No es de Tim Burton pero al verla, todos automáticamente piensan que es de su autoría.
Si creciste durante los 2000, seguramente hubo una época en la que Tim Burton parecía estar en todas partes. Johnny Depp era Willy Wonka en Charlie y la fábrica de chocolate, Jack Skellington seguía apareciendo cada Navidad en El extraño mundo de Jack y personajes como el Joven manos de tijera ya se habían convertido en parte de la cultura popular. Bastaban unos árboles torcidos, personajes pálidos y un poco de oscuridad para pensar inmediatamente en su nombre.
Entre esas películas hubo una que terminó siendo especialmente querida por toda una generación. Tenía romance, esqueletos, canciones de Danny Elfman y un mundo de los muertos bastante más alegre que el de los vivos. Visualmente era Burton por todos lados, aunque detrás de cámaras la situación era bastante más peculiar de lo que uno imaginaría.
'El cadáver de la novia' no fue dirigida únicamente por Tim Burton
La película es El cadáver de la novia, estrenada en 2005 y protagonizada por las voces de Johnny Depp, Helena Bonham Carter y Emily Watson. La historia sigue a Victor Van Dort, un joven que practica sus votos matrimoniales en un bosque y termina colocando accidentalmente el anillo en el dedo de Emily, una mujer muerta que inmediatamente considera que ambos se acaban de casar. Burton aparece acreditado como director, pero compartió esa labor con el animador Mike Johnson.
La división del trabajo fue bastante particular. Johnson explicó años después que él era quien trabajaba diariamente con el equipo de animación, mientras Burton le entregaba dibujos, indicaciones y notas sobre la historia, los personajes y el tono que buscaba. Johnson debía tomar todo eso y convertirlo en escenas terminadas bajo la supervisión del cineasta.
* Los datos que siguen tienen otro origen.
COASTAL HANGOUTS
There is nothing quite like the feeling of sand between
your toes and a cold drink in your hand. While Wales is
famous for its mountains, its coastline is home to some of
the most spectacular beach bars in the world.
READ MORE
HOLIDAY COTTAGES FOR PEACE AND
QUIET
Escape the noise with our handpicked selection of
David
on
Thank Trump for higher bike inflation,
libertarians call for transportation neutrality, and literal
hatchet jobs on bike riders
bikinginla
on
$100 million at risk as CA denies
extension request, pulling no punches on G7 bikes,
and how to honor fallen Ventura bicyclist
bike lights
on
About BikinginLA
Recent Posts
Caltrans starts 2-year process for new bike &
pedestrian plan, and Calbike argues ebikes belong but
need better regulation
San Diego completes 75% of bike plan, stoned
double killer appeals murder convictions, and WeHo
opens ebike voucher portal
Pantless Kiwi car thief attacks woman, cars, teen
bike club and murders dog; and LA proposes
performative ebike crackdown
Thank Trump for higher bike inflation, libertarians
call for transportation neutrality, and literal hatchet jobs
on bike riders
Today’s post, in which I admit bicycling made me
Burton estaba ocupado con otro proyecto enorme al mismo tiempo: Charlie y la fábrica de chocolate. Las dos producciones coincidieron durante buena parte de su realización y hasta compartieron colaboradores como Depp, Bonham Carter, Danny Elfman y el guionista John August. Mientras Johnson seguía el avance de los muñecos cuadro por cuadro, Burton dividía su tiempo entre ambos mundos.
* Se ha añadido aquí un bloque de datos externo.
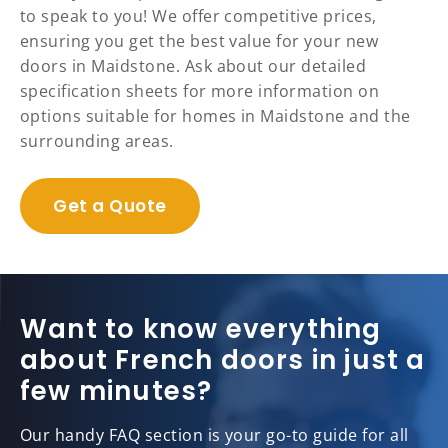
to speak to you! We offer competitive prices,
ensuring you get the best value for your new
doors in Maidstone. Ask about our detailed
specification sheets for more information on
options suitable for homes in Maidstone and the
surrounding areas.
Get a Quote
Want to know everything
about French doors in just a
few minutes?
Our handy FAQ section is your go-to guide for all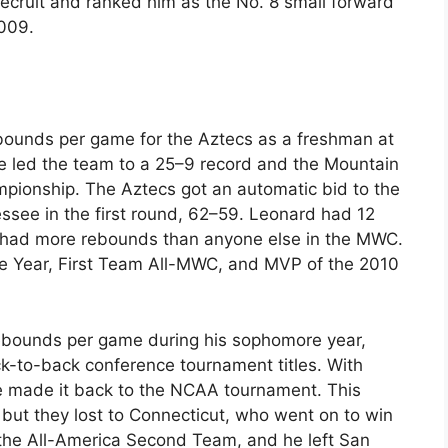
recruit and ranked him as the No. 8 small forward
2009.
bounds per game for the Aztecs as a freshman at
e led the team to a 25–9 record and the Mountain
ionship. The Aztecs got an automatic bid to the
see in the first round, 62–59. Leonard had 12
 had more rebounds than anyone else in the MWC.
 Year, First Team All-MWC, and MVP of the 2010
ebounds per game during his sophomore year,
-to-back conference tournament titles. With
e made it back to the NCAA tournament. This
 but they lost to Connecticut, who went on to win
 the All-America Second Team, and he left San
Johnny Depp era Willy Wonka de día y Victor de noche
La agenda también produjo una situación bastante extraña para Johnny Depp. Burton recordó que podían estar rodando Charlie y la fábrica de chocolate y, al terminar alguna jornada, pasar al estudio de grabación para trabajar en la voz de Victor. En cuestión de horas, Depp tenía que dejar atrás a Willy Wonka y convertirse en un novio victoriano bastante menos seguro de sí mismo.
Mike Johnson, mientras tanto, tenía un reto que iba mucho más allá de seguir indicaciones. El cadáver de la novia buscaba que el stop-motion tuviera una fluidez cercana a la animación por computadora sin perder la textura de los muñecos reales. Prácticamente, todos los movimientos de los personajes se realizaron físicamente y el CGI se reservó para detalles muy concretos, como algunos planos del velo transparente de Emily.
Hasta el aspecto de ambos mundos se construyó de manera opuesta. La vida de Victor está llena de grises, figuras rígidas y escenarios que parecen casi sin color, mientras que el mundo de los muertos tiene música, movimiento y tonos mucho más vivos. Johnson contó que incluso los decorados del mundo de los vivos fueron pintados con una paleta limitada para conseguir ese acabado.
Mike Johnson fue mucho más importante de lo que muchos recuerdan
Johnson tampoco llegó al proyecto por casualidad. Antes había trabajado como parte del equipo de El extraño mundo de Jack y como animador en James y el durazno gigante, así que conocía perfectamente el tipo de estética que Burton buscaba. Cuando El cadáver de la novia volvió a ponerse en marcha después de pasar años guardada, fue elegido precisamente porque entendía ese lenguaje visual.
La colaboración funcionó. La película terminó consiguiendo una nominación al Oscar a Mejor Película Animada en 2006, donde Johnson y Burton fueron reconocidos juntos como sus directores. Perdió frente a Wallace & Gromit: The Curse of the Were-Rabbit, pero para entonces Victor y Emily ya se habían convertido en dos de los personajes más reconocibles asociados al cine de Burton. Veinte años después, seguimos llamándola casi automáticamente "una película de Tim Burton" y hoy puedes verla en HBO Max.